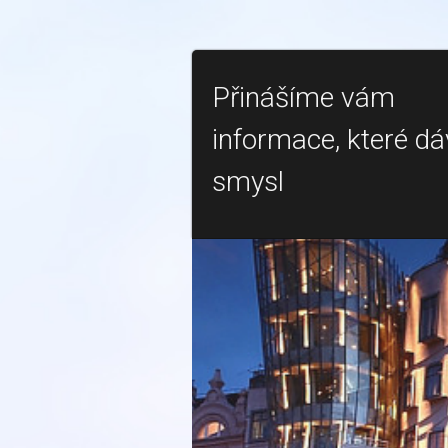
Přinášíme vám
informace, které dá
smysl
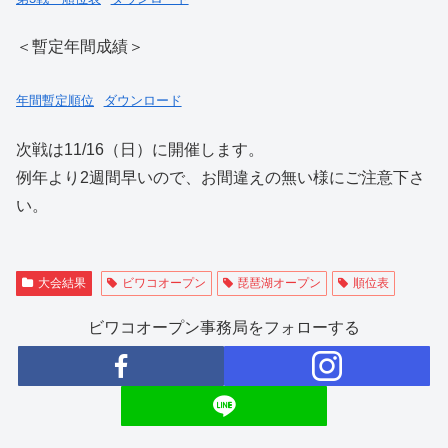
＜暫定年間成績＞
年間暫定順位
ダウンロード
次戦は11/16（日）に開催します。
例年より2週間早いので、お間違えの無い様にご注意下さ
い。
大会結果
ビワコオープン
琵琶湖オープン
順位表
ビワコオープン事務局をフォローする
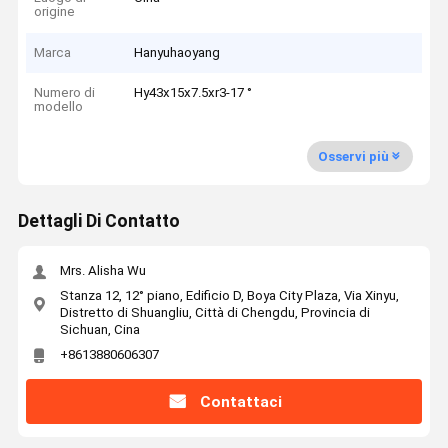
origine
Marca
Hanyuhaoyang
Numero di
Hy43x15x7.5xr3-17 °
modello
Osservi più
Dettagli Di Contatto
Mrs. Alisha Wu
Stanza 12, 12° piano, Edificio D, Boya City Plaza, Via Xinyu,
Distretto di Shuangliu, Città di Chengdu, Provincia di
Sichuan, Cina
+8613880606307
Contattaci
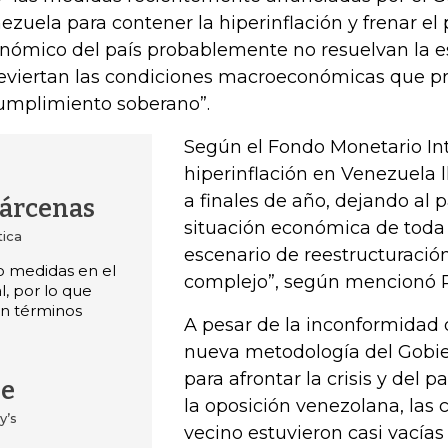
ezuela para contener la hiperinflación y frenar el 
nómico del país probablemente no resuelvan la
reviertan las condiciones macroeconómicas que p
umplimiento soberano”.
Según el Fondo Monetario Int
hiperinflación en Venezuela 
a finales de año, dejando al p
Bárcenas
situación económica de toda 
tica
escenario de reestructuración
o medidas en el
complejo”, según mencionó 
l, por lo que
en términos
A pesar de la inconformidad
nueva metodología del Gobi
para afrontar la crisis y del 
he
la oposición venezolana, las c
y’s
vecino estuvieron casi vacías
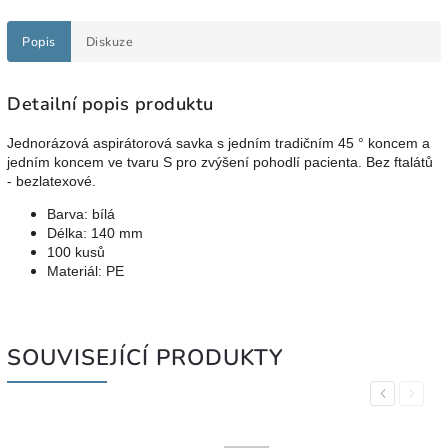
Popis
Diskuze
Detailní popis produktu
Jednorázová aspirátorová savka s jedním tradičním 45 ° koncem a
jedním koncem ve tvaru S pro zvýšení pohodlí pacienta. Bez ftalátů
- bezlatexové.
Barva: bílá
Délka: 140 mm
100 kusů
Materiál: PE
SOUVISEJÍCÍ PRODUKTY
Previous
Next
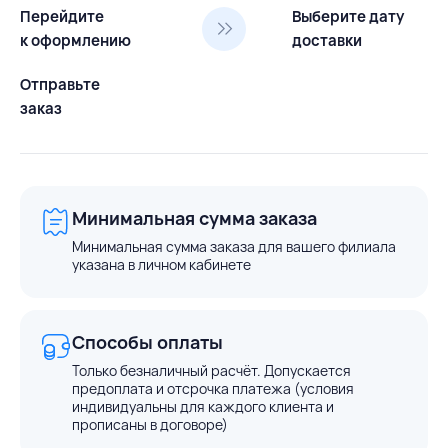
Перейдите
Выберите дату
к оформлению
доставки
Отправьте
заказ
Минимальная сумма заказа
Минимальная сумма заказа для вашего филиала
указана в личном кабинете
Способы оплаты
Только безналичный расчёт. Допускается
предоплата и отсрочка платежа (условия
индивидуальны для каждого клиента и
прописаны в договоре)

..............................

PROBLEM TO WORK ON |
Every line of the records that includes the word "para" should be gathered.

ANSWER |
ezuela para contener la hiperinflación y frenar el 
para afrontar la crisis y del 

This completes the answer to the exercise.